You miss the point completely. The client is risking some fixed amount of development and marketing time, money, and planning to get a new product that will surpass the competition. This risk needs to be offset by measurable gains. If an improvement project only adds 5% to the fritziness of the old bar and the development project costs 25% of what the old bar took to create then the project is a failure already. All of this stuff has to be expressed in numbers so that everybody involved knows exactly what they're talking about. You can't just say, "This thing is gonna be better" and expect the client to give you a blank check. Resolving all the issues into measurable quanta gives you a solid basis for comparing costs to benefits.
Yes, I have lived it. You really need to know how to measure improvement, because without a way to measure it you may end up building a system only because DifferentIsBetter, and sooner or later, someone in the customer side will start asking "why is the new frutzbar that cost $XXX better than the frutzbar we had before? And believe me, he/she is not going to like the idea that we built that new frutzbar just because DifferentIsBetter.
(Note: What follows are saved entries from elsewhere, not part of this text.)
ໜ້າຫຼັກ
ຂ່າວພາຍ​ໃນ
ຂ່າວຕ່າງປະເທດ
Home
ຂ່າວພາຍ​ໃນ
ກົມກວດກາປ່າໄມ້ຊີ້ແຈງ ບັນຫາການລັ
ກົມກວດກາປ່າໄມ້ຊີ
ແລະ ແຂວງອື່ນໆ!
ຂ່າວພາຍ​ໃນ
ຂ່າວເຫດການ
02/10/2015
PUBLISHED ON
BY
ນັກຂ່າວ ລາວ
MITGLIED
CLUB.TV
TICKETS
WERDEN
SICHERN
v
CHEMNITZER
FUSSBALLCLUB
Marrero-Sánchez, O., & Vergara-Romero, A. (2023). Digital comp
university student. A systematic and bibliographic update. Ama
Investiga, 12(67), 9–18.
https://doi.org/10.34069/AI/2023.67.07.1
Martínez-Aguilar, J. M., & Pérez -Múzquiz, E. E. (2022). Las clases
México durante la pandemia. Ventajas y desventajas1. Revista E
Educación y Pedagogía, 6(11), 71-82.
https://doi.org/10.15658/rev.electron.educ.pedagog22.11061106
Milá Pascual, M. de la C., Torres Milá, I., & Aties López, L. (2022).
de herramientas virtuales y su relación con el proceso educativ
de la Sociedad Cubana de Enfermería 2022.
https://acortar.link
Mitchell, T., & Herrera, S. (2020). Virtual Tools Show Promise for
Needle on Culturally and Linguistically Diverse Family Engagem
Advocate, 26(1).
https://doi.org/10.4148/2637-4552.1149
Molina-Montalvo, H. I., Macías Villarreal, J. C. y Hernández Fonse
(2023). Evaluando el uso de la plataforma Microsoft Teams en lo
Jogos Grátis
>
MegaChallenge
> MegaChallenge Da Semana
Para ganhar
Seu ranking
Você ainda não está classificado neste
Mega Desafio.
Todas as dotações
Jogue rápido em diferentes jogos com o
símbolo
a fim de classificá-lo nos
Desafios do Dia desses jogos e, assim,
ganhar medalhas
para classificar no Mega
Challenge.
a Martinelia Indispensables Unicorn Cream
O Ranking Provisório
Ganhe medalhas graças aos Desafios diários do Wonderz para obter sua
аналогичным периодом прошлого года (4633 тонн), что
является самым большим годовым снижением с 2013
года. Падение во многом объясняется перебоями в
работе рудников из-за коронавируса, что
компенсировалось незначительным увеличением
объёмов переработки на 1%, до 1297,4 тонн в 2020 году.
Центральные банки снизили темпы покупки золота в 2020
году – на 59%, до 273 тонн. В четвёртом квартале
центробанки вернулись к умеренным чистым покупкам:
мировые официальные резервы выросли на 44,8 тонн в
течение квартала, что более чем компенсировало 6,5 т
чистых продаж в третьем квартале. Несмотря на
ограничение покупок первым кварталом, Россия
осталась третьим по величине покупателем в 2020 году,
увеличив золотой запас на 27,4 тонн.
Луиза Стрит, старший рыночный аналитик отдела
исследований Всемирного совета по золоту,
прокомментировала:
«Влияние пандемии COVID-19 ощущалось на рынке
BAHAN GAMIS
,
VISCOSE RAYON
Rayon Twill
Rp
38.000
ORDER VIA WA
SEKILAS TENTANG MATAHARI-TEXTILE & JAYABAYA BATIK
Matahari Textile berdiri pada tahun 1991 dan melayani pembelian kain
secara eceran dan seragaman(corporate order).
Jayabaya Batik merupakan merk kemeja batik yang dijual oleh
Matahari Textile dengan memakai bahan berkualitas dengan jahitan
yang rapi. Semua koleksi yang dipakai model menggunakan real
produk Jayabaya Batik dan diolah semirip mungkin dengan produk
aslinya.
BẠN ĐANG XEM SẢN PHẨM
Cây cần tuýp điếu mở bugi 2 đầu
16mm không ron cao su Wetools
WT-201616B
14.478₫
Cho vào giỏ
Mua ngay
Hah! Exactly the point I was trying to make above. If you are going to make an improvement, you need to know what is being improved, how much delta there is going to be, and what you are paying to get that improvement. In race car design you don't see too many engineering houses try to surpass the Big Boys, because the measurable improvement would be negligible compared to the capital outlay for development. Only an amateur gets in over his head by starting a development project without knowing what it will cost to attain a certain measurement of gain.

It's also why you don't see anyone but the Big Boys win the races.